Abstract
Background
Serum albumin levels have been shown to have prognostic significance in hepatocellular carcinoma (HCC), as part of an inflammatory index. The aim of this study was to examine the possible relationship of serum albumin levels to parameters of HCC aggressiveness.
Methods
A large HCC patient cohort was retrospectively examined, and the possible relationships of albumin levels to tumor diameter, multifocality, portal vein thrombosis (PVT) and α-fetoprotein levels were examined.
Results
HCC patients with lower serum albumin levels had significantly larger maximum tumor diameters, greater prevalence of PVT, increased tumor multifocality and higher α-fetoprotein levels, than HCC patients with higher albumin levels. A correlation was found between levels of these tumor parameters and serum albumin levels.
Conclusions
These results indicate that low serum albumin levels correlate with increased parameter measures of HCC aggressiveness, in addition to their role as a monitor of systemic inflammation. Decreased serum albumin might have a role in HCC aggressiveness.
Introduction
Clinical prognosticators in patients with hepatocellular carcinoma (HCC) are generally considered in 2 groupings. First to be considered are tumor factors, such as tumor size, number of tumor nodules, presence or absence of portal vein thrombosis (PVT) and α-fetoprotein (AFP) levels. Second, are demographic factors (age, sex, associated diseases and their severity in the liver) and liver or tumor microenvironmental factors, such as bilirubin, degree of cirrhosis and liver damage or other factors that are reflected in various liver gene signatures (1-8).
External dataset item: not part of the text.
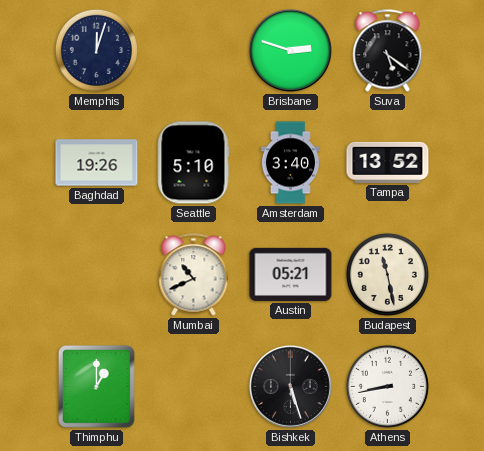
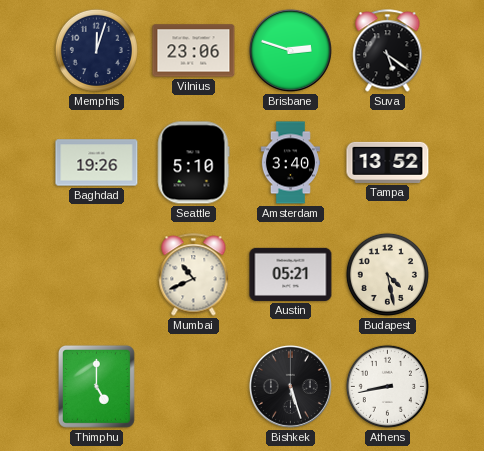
Vilnius: none -> 23:06
Budapest: 11:28 -> 4:28
Thimphu: 1:00 -> 5:00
Indices of systemic inflammation have also been found to be independent cancer and HCC prognosticators (9-16). A widely used inflammation index is the Glasgow Prognostic Score (15, 16), which consists of 2 factors - namely, serum albumin and C-reactive protein (CRP) levels. A worse prognosis in this score is indicated by a combination of higher CRP levels and lower serum albumin levels. This has recently been applied to HCC therapy outcomes (17-20).
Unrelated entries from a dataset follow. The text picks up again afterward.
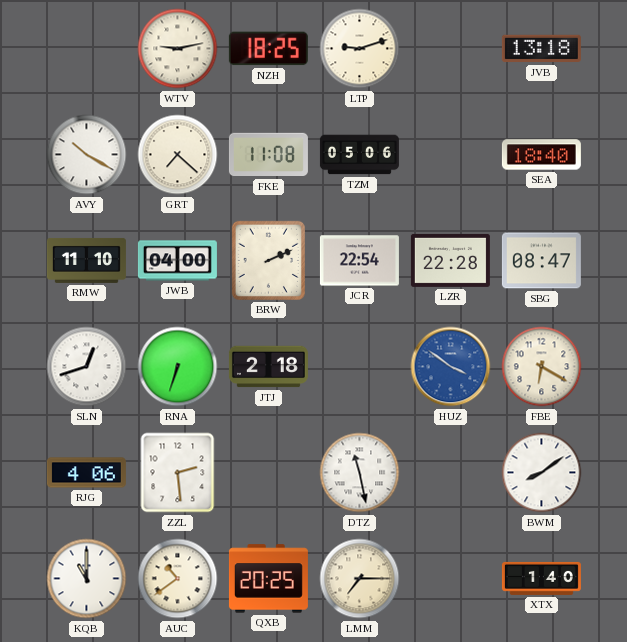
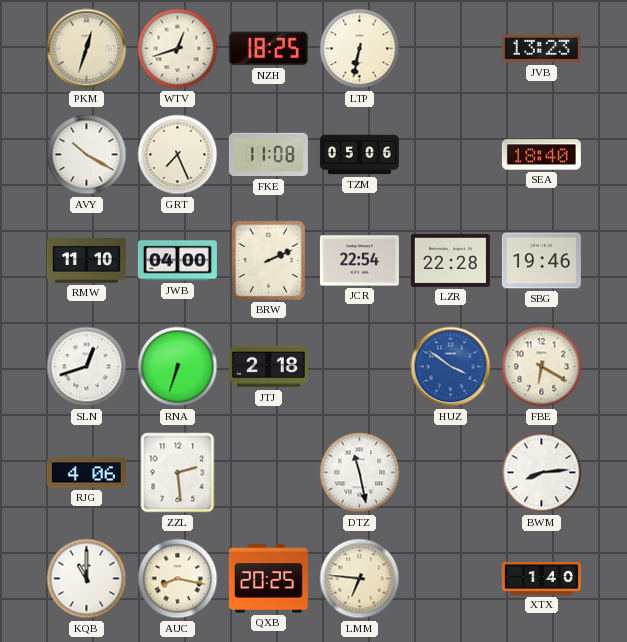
PKM: none -> 12:33
WTV: 9:13 -> 12:42
LTP: 9:12 -> 6:32
JVB: 13:18 -> 13:23
GRT: 7:22 -> 7:26
SBG: 08:47 -> 19:46
BWM: 8:09 -> 8:14
AUC: 10:39 -> 8:17
LMM: 7:15 -> 6:46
Furthermore, albumin values have been used in the 2-parameter albumin-bilirubin (ALBI) quantitative grading system for liver function in HCC, which has in turn been incorporated into several staging systems (21-25). There is thus much recent interest in serum albumin levels in prognostication, mainly as a reflection of liver function in HCC. However, there is also some direct experimental evidence that increased albumin levels can actually suppress HCC cell growth (26, 27). Viewed this way, albumin levels may influence prognosis as much by their actions on HCC biology as by their reflection of impaired liver function.
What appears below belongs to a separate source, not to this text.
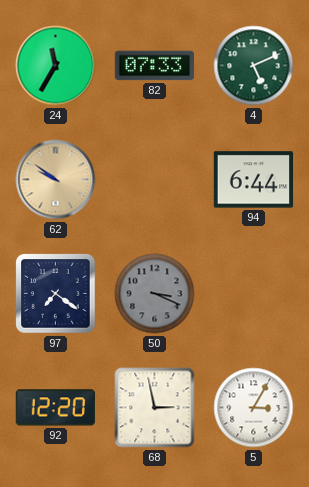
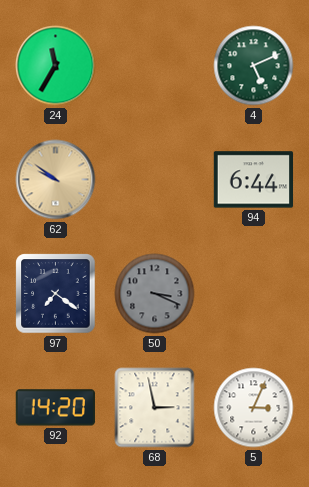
82: 07:33 -> none
92: 12:20 -> 14:20
5: 3:05 -> 3:04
In this study, we examined the clinical correlations of serum albumin levels in a large HCC patient cohort with parameters of HCC behavior, and found an inverse relationship between serum albumin levels and HCC aggressiveness.
Methods
Patient data
We retrospectively analyzed a prospectively collected database of 4,139 HCC patients, as previously reported (28, 29), who had full baseline tumor parameter data, including computed axial tomography (CT) scan information on HCC size, number of tumor nodules and presence of PVT and plasma AFP levels; complete blood counts; routine blood liver function tests (total bilirubin, γ-glutamyl transpeptidase [GGT] and albumin); and patient demographics. Database management conformed to legislation on privacy, and this study conformed to the ethical guidelines of the Declaration of Helsinki. Approval for this retrospective study of deidentified HCC patients was obtained from the institutional review board.
Statistical analysis
Means and standard deviation (SD) for continuous variables and relative frequency for categorical variables were used as indices of centrality and dispersion of the distribution. For categorical variables, the chi-square and z test for proportions were used. The chi-square test for linear trend was also used to evaluate any linear trend against the null hypothesis of no trend among variables compared; a significant result suggested that the slope of the trend line was non-zero.
Since the distributions were nonnormal, the Spearman rank correlation was used to measure the association between 2 continuous variables, and the Wilcoxon rank sum (Mann-Whitney) test was used to test any difference between categories.
When testing the null hypothesis of no association, the probability level of α error, 2-tailed, was 0.05. All of the statistical computations were made using Stata version 10.0 statistical software (StataCorp., College Station, TX, USA).
Results
Serum albumin levels in relation to HCC parameters
Liver parameters and tumor characteristics (maximum tumor diameter [MTD]), number of tumor nodules, presence or absence of PVT and blood AFP levels were examined in small and large tumors, after dichotomization according to serum albumin levels (with 3.5 g/100 mL being the lower limit of the normal range). We found that patients with small tumors (<5 cm)who had low serum albumin levels had worse liver function (higher bilirubin levels) and significantly higher AFP levels and tumor multifocality, than patients with small tumors and normal albumin levels (Tab. I; left-side columns). Patients with larger tumors (≥5 cm diameter) and low serum albumin levels had significantly larger MTD and a significantly higher prevalence of PVT, as well as higher AFP and percentage tumor multifocality, compared with patients with larger tumors and normal serum albumin levels (Tab. I, right-side columns). This analysis was repeated in patients who had bilirubin levels <2.0 mg/mL, and similar differences were found between patients having normal or low serum albumin levels (Tab. II). Thus, serum bilirubin alone was insufficient to explain the tumor differences in patients with high or low albumin levels.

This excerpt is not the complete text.